Before rewriting repository history, it’s essential to understand what’s in your repository. git-filter-repo includes a powerful analysis mode that generates detailed reports.
Basic Analysis
Generate a comprehensive analysis report:
Clone the repository
git clone https://github.com/example/repo.git
cd repo
Run analysis
git filter-repo --analyze
This creates reports in the .git/filter-repo/analysis/ directory without modifying your repository.Review the reports
ls -la .git/filter-repo/analysis/
Generated reports:
blob-shas-and-paths.txt - All blob hashes and their paths
directories-all-sizes.txt - Directory sizes across all history
directories-deleted-sizes.txt - Size of deleted directories
extensions-all-sizes.txt - File types and their sizes
extensions-deleted-sizes.txt - Deleted files by extension
path-all-sizes.txt - Individual file sizes
path-deleted-sizes.txt - Deleted files
renames.txt - File rename history
The analysis mode does not modify your repository. It’s safe to run multiple times.
Understanding the Reports
Largest Files Report
View the biggest files in history:
head -20 .git/filter-repo/analysis/path-all-sizes.txt
Output format:
=== All paths by reverse accumulated size ===
Format: unpacked size, packed size, date deleted, path name
500000000 245000000 <present> large-file.bin
250000000 125000000 <present> data/dataset.csv
100000000 50000000 2024-01-15 old/backup.zip
This shows:
- Unpacked size: Actual file size
- Packed size: Compressed size in Git
- Date deleted: When file was removed (or
<present> if still exists)
- Path name: File location
Deleted Files Report
Find large files that were deleted but still bloat history:
head -20 .git/filter-repo/analysis/path-deleted-sizes.txt
These are prime candidates for removal since they:
- No longer exist in the current codebase
- Still take up space in clones
- Slow down clone operations
Extension Analysis
See which file types consume the most space:
cat .git/filter-repo/analysis/extensions-all-sizes.txt
Example output:
=== All extensions by reverse accumulated size ===
1.2 GiB 600 MiB .bin
800 MiB 400 MiB .mp4
500 MiB 250 MiB .zip
100 MiB 50 MiB .js
This helps identify:
- Binary files that shouldn’t be in Git
- Large media files better suited for Git LFS
- Compressed files that could be removed
Directory Size Report
head -20 .git/filter-repo/analysis/directories-all-sizes.txt
Identifies which directories contribute most to repository size.
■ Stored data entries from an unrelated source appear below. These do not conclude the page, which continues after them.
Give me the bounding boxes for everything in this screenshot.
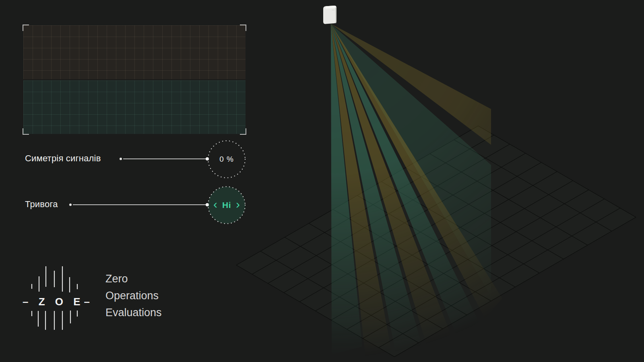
signal-grid-upper	[23, 25, 246, 79]
logo-wordmark: – Z O E–	[23, 296, 87, 308]
logo-tagline-line: Evaluations	[105, 304, 162, 321]
alarm-connector-dot	[69, 204, 72, 206]
alarm-stepper[interactable]: ‹ Hi ›	[207, 186, 246, 224]
app-canvas: Симетрія сигналів 0 % Тривога ‹ Hi ›	[0, 0, 644, 362]
alarm-prev-icon[interactable]: ‹	[213, 198, 217, 210]
alarm-next-icon[interactable]: ›	[236, 198, 240, 210]
alarm-value: Hi	[222, 200, 231, 210]
logo-tagline-line: Operations	[105, 287, 162, 304]
logo-tagline: Zero Operations Evaluations	[105, 270, 162, 321]
corner-bracket-icon	[240, 128, 246, 135]
signal-grid-lower	[23, 80, 246, 134]
logo-tagline-line: Zero	[105, 270, 162, 287]
symmetry-connector-line	[123, 158, 207, 159]
sensor-device[interactable]	[323, 6, 336, 24]
corner-bracket-icon	[23, 25, 29, 31]
alarm-connector-line	[73, 204, 207, 205]
waveform-logo-icon	[23, 257, 87, 330]
signal-grid-panel	[23, 25, 246, 134]
symmetry-connector-dot	[120, 158, 122, 160]
symmetry-value: 0 %	[219, 155, 234, 164]
alarm-label: Тривога	[25, 199, 58, 210]
corner-bracket-icon	[23, 128, 29, 135]
symmetry-label: Симетрія сигналів	[25, 153, 101, 164]
corner-bracket-icon	[240, 25, 246, 31]
symmetry-dial[interactable]: 0 %	[207, 140, 246, 179]
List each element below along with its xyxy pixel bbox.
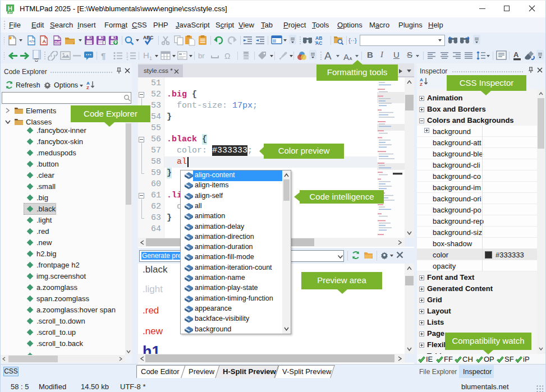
svg-text:H: H [143,50,149,60]
svg-text:A: A [513,50,519,59]
svg-text:ABC: ABC [143,35,153,40]
svg-text:AB: AB [315,35,322,41]
svg-text:3: 3 [126,58,129,61]
svg-text:</>: </> [29,39,35,43]
svg-text:Z: Z [86,85,89,90]
svg-text:{··}: {··} [348,37,357,44]
svg-text:1: 1 [149,56,152,61]
svg-text:Ω: Ω [224,52,230,61]
svg-text:H: H [8,5,12,12]
svg-text:PHP: PHP [54,40,61,44]
svg-text:¶: ¶ [101,51,105,61]
svg-text:A: A [324,50,332,62]
svg-text:A: A [343,52,349,62]
svg-text:Z: Z [420,82,423,86]
svg-text:AC: AC [315,40,322,46]
svg-text:br: br [198,52,205,60]
svg-text:A: A [43,39,47,44]
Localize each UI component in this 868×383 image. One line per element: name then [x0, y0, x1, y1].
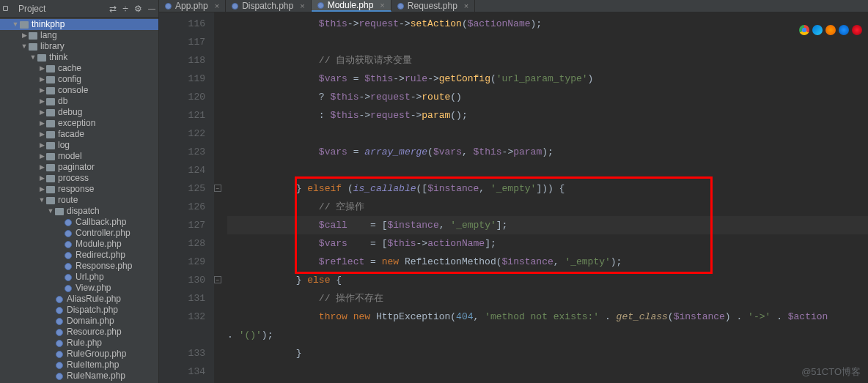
code-line[interactable]: $this->request->setAction($actionName); [227, 15, 868, 33]
line-number[interactable]: 127 [163, 216, 205, 234]
tree-node-dispatch-php[interactable]: Dispatch.php [0, 305, 158, 316]
line-number[interactable]: 117 [163, 33, 205, 51]
expand-twisty[interactable]: ▶ [38, 96, 45, 107]
tree-node-log[interactable]: ▶log [0, 140, 158, 151]
tree-node-resource-php[interactable]: Resource.php [0, 327, 158, 338]
line-number[interactable]: 130 [163, 271, 205, 289]
tree-node-paginator[interactable]: ▶paginator [0, 162, 158, 173]
expand-twisty[interactable]: ▼ [47, 206, 54, 217]
code-line[interactable] [227, 161, 868, 179]
line-number[interactable]: 125 [163, 179, 205, 198]
expand-twisty[interactable]: ▶ [38, 140, 45, 151]
tree-node-dispatch[interactable]: ▼dispatch [0, 206, 158, 217]
collapse-all-icon[interactable]: ÷ [122, 3, 128, 15]
code-line[interactable]: } else { [227, 271, 868, 289]
chrome-icon[interactable] [799, 25, 809, 35]
tree-node-response-php[interactable]: Response.php [0, 261, 158, 272]
tab-close-icon[interactable]: × [300, 1, 304, 10]
expand-twisty[interactable]: ▶ [38, 151, 45, 162]
code-line[interactable]: } elseif (is_callable([$instance, '_empt… [227, 179, 868, 198]
line-number[interactable]: 131 [163, 289, 205, 308]
tree-node-db[interactable]: ▶db [0, 96, 158, 107]
tab-dispatch-php[interactable]: Dispatch.php× [226, 0, 311, 12]
tree-node-redirect-php[interactable]: Redirect.php [0, 250, 158, 261]
code-line[interactable]: $vars = $this->rule->getConfig('url_para… [227, 70, 868, 88]
tree-node-config[interactable]: ▶config [0, 74, 158, 85]
tree-node-rule-php[interactable]: Rule.php [0, 338, 158, 349]
tree-node-facade[interactable]: ▶facade [0, 129, 158, 140]
code-line[interactable]: $call = [$instance, '_empty']; [227, 216, 868, 234]
browser-launchers[interactable] [799, 25, 862, 35]
line-number[interactable]: 118 [163, 51, 205, 70]
tree-node-url-php[interactable]: Url.php [0, 272, 158, 283]
line-number[interactable]: 122 [163, 124, 205, 143]
tree-node-process[interactable]: ▶process [0, 173, 158, 184]
tree-node-ruleitem-php[interactable]: RuleItem.php [0, 360, 158, 371]
expand-twisty[interactable]: ▼ [12, 19, 19, 30]
tree-node-lang[interactable]: ▶lang [0, 30, 158, 41]
view-options-icon[interactable]: ⚙ [134, 4, 142, 14]
code-line[interactable]: // 操作不存在 [227, 289, 868, 308]
tab-request-php[interactable]: Request.php× [391, 0, 476, 12]
hide-panel-icon[interactable]: — [148, 4, 155, 12]
line-number[interactable]: 132 [163, 308, 205, 326]
project-tool-icon[interactable] [3, 6, 8, 11]
code-line[interactable]: throw new HttpException(404, 'method not… [227, 308, 868, 326]
expand-twisty[interactable]: ▶ [38, 129, 45, 140]
opera-icon[interactable] [852, 25, 862, 35]
expand-twisty[interactable]: ▶ [38, 118, 45, 129]
expand-twisty[interactable]: ▼ [38, 195, 45, 206]
code-line[interactable]: } [227, 344, 868, 362]
scroll-to-source-icon[interactable]: ⇄ [109, 4, 117, 14]
line-number[interactable]: 120 [163, 88, 205, 106]
tree-node-rulename-php[interactable]: RuleName.php [0, 371, 158, 382]
expand-twisty[interactable]: ▶ [38, 74, 45, 85]
tab-app-php[interactable]: App.php× [159, 0, 226, 12]
line-number[interactable]: 121 [163, 106, 205, 124]
line-number[interactable]: 116 [163, 15, 205, 33]
tab-module-php[interactable]: Module.php× [312, 0, 391, 12]
tree-node-response[interactable]: ▶response [0, 184, 158, 195]
tree-node-controller-php[interactable]: Controller.php [0, 228, 158, 239]
code-line[interactable]: // 自动获取请求变量 [227, 51, 868, 70]
code-line[interactable]: $reflect = new ReflectionMethod($instanc… [227, 253, 868, 271]
tree-node-domain-php[interactable]: Domain.php [0, 316, 158, 327]
tree-node-module-php[interactable]: Module.php [0, 239, 158, 250]
code-line[interactable]: ? $this->request->route() [227, 88, 868, 106]
tab-close-icon[interactable]: × [380, 1, 384, 10]
code-line[interactable]: : $this->request->param(); [227, 106, 868, 124]
tree-node-debug[interactable]: ▶debug [0, 107, 158, 118]
line-number[interactable]: 133 [163, 344, 205, 362]
line-number[interactable]: 126 [163, 198, 205, 216]
code-line[interactable]: // 空操作 [227, 198, 868, 216]
code-line[interactable]: . '()'); [227, 326, 868, 344]
tree-node-model[interactable]: ▶model [0, 151, 158, 162]
expand-twisty[interactable]: ▼ [29, 52, 37, 63]
code-line[interactable] [227, 33, 868, 51]
code-area[interactable]: −− 1161171181191201211221231241251261271… [159, 12, 868, 383]
tab-close-icon[interactable]: × [215, 1, 219, 10]
code-line[interactable]: $vars = [$this->actionName]; [227, 234, 868, 253]
line-number[interactable]: 134 [163, 362, 205, 381]
edge-icon[interactable] [812, 25, 823, 35]
tree-node-view-php[interactable]: View.php [0, 283, 158, 294]
code-line[interactable]: $vars = array_merge($vars, $this->param)… [227, 143, 868, 161]
tree-node-console[interactable]: ▶console [0, 85, 158, 96]
tree-node-route[interactable]: ▼route [0, 195, 158, 206]
expand-twisty[interactable]: ▶ [21, 30, 28, 41]
line-number[interactable]: 129 [163, 253, 205, 271]
tab-close-icon[interactable]: × [464, 1, 468, 10]
line-number[interactable]: 119 [163, 70, 205, 88]
line-number[interactable]: 123 [163, 143, 205, 161]
expand-twisty[interactable]: ▶ [38, 173, 45, 184]
project-tree[interactable]: ▼thinkphp▶lang▼library▼think▶cache▶confi… [0, 18, 158, 383]
tree-node-cache[interactable]: ▶cache [0, 63, 158, 74]
expand-twisty[interactable]: ▶ [38, 184, 45, 195]
tree-node-thinkphp[interactable]: ▼thinkphp [0, 19, 158, 30]
line-number[interactable]: 124 [163, 161, 205, 179]
expand-twisty[interactable]: ▼ [21, 41, 28, 52]
tree-node-rulegroup-php[interactable]: RuleGroup.php [0, 349, 158, 360]
code-line[interactable] [227, 362, 868, 381]
firefox-icon[interactable] [825, 25, 836, 35]
tree-node-library[interactable]: ▼library [0, 41, 158, 52]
Acting on Analysis Results
Once you’ve analyzed your repository, you can clean it up:
Remove large deleted files
Identify files to remove
Review deleted files:head -20 .git/filter-repo/analysis/path-deleted-sizes.txt
Create removal list
Create ../files-to-remove.txt with paths of files to delete:old/large-backup.zip
data/old-dataset.csv
build/artifacts.tar.gz
Remove the files
git filter-repo --invert-paths --paths-from-file ../files-to-remove.txt
Remove files by extension
Remove all files of a certain type:
# Remove all .zip files
git filter-repo --invert-paths --path-glob '*.zip'
# Remove all binaries
git filter-repo --invert-paths --path-glob '*.bin' --path-glob '*.exe'
Remove large directories
# Remove a bloated directory
git filter-repo --invert-paths --path node_modules/
Advanced Analysis Techniques
Find duplicate files
The blob-shas-and-paths.txt report shows all blob hashes. Look for identical hashes:
# Find blobs with multiple paths (potential duplicates)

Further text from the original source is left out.